The notion of qubits is explained with the example of Schrödinger's cat and then the cat is debunked via decoherence occurring due to vacuum fluctuations. Nevertheless, decoherence doesn't get enough room for a solid understanding.
More on spooky distance action and Gisin's experiments. Quantum teleportation and causality. Black holes, the no-hair theorem and Hawking radiation. Black holes as computers.
The author clearly favours the axiom that information can not be destroyed and lays out what you need to understand to get the next chapter's ideas on information preservation in black holes. The passages on black holes as computers are interesting but slightly misleading, because it's more a metaphor than a concept.
More on black holes and their entropy. The holographic principle. Discussion about the infinite universe and some version of the infinite monkey theorem, leading to a many--worlds theory. The Copenhagen interpretation and a many-worlds interpretation of quantum physics.

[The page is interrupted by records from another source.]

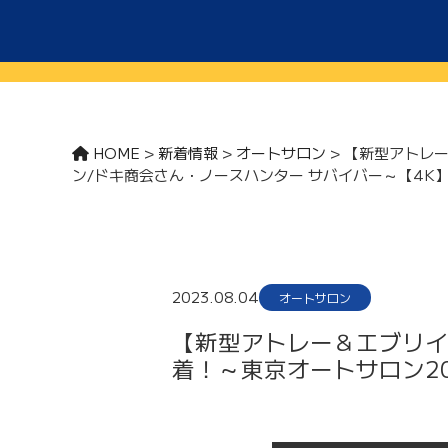
HOME
>
新着情報
>
オートサロン
>
【新型アトレー
ン/ドキ商会さん・ノースハンター サバイバー～【4K
2023.08.04
オートサロン
【新型アトレー＆エブリイ
着！～東京オートサロン2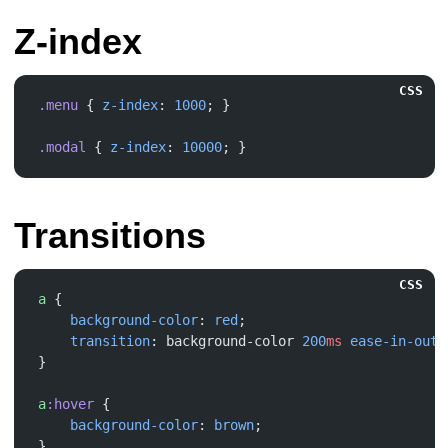
Z-index
CSS
.menu
 { 
z-index
: 
1000
.modal
 { 
z-index
: 
10000
Transitions
CSS
a
    background-color
: 
red
    transition
: background-color 
200
ms
 ease-in-out
a
:hover
    background-color
: 
brown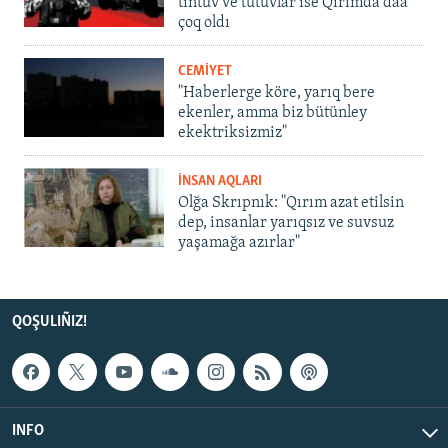
tintüv ve tutuvlar ise Qırımda daa
çoq oldı
CEMİYET
"Haberlerge köre, yarıq bere
ekenler, amma biz bütünley
ekektriksizmiz"
İNSAN AQLARI
Olğa Skrıpnık: "Qırım azat etilsin
dep, insanlar yarıqsız ve suvsuz
yaşamağa azırlar"
QOŞULIÑIZ!
INFO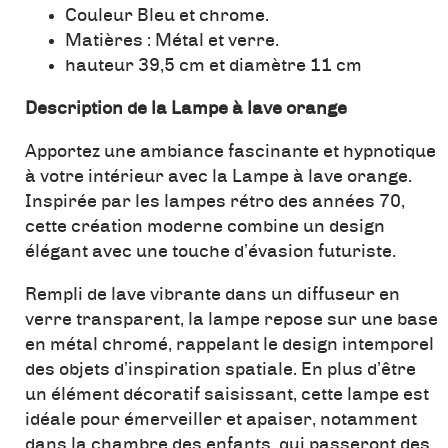
Couleur Bleu et chrome.
Matières : Métal et verre.
hauteur 39,5 cm et diamètre 11 cm
Description de la Lampe à lave orange
Apportez une ambiance fascinante et hypnotique
à votre intérieur avec la Lampe à lave orange.
Inspirée par les lampes rétro des années 70,
cette création moderne combine un design
élégant avec une touche d’évasion futuriste.
Rempli de lave vibrante dans un diffuseur en
verre transparent, la lampe repose sur une base
en métal chromé, rappelant le design intemporel
des objets d’inspiration spatiale. En plus d’être
un élément décoratif saisissant, cette lampe est
idéale pour émerveiller et apaiser, notamment
dans la chambre des enfants, qui passeront des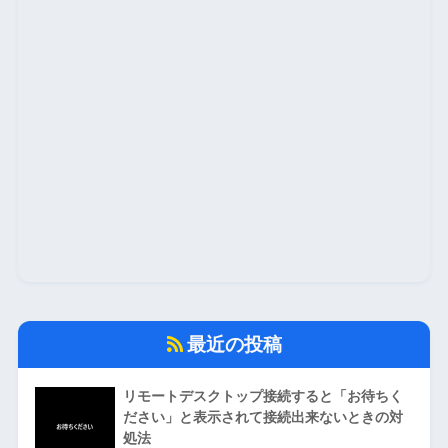
最近の投稿
リモートデスクトップ接続すると「お待ちく
ださい」と表示されて接続出来ないときの対
処法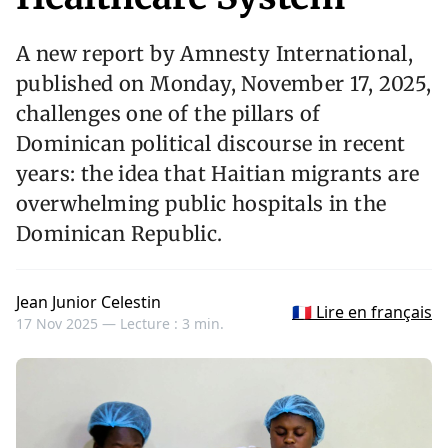
A new report by Amnesty International,
published on Monday, November 17, 2025,
challenges one of the pillars of
Dominican political discourse in recent
years: the idea that Haitian migrants are
overwhelming public hospitals in the
Dominican Republic.
Jean Junior Celestin
🇫🇷 Lire en français
17 Nov 2025 —
Lecture : 3 min.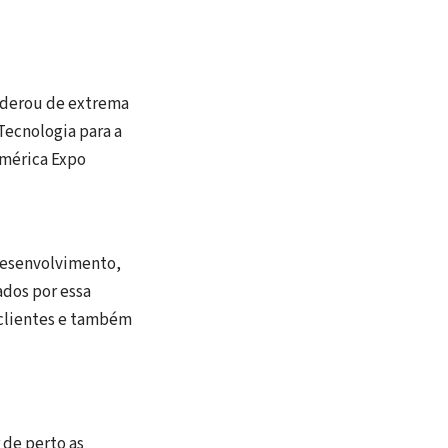
iderou de extrema
Tecnologia para a
américa Expo
 desenvolvimento,
ados por essa
 clientes e também
 de perto as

The end of all life due to the second law of thermodynamics.
The holographic principle deserves more room than it is given in this chapter. The argumentation for many worlds because of an infinite universe is not very clear to me (I think it's just wrong). The many-worlds interpretation of quantum physics is explained very nicely, although it contains no single word on science theory (which, in my opinion, dictates to abandon theories about the unfalsifiable...).
Appendices and bibliography
The first appendix explains logarithms and why the base is not that important. The second explains entropy in Shannon's sense in more detail. The bibliography contains a lot of helpful references (including some ArXiv papers) but sadly, they aren't references explicitly throughout the text.
Conclusion and recommendation
It was a nice to read survey of applications and instances of information theory and I guess for most people who are slightly interested in any of the topics mentioned, it would at least help to choose the next book to read. It's not even expensive!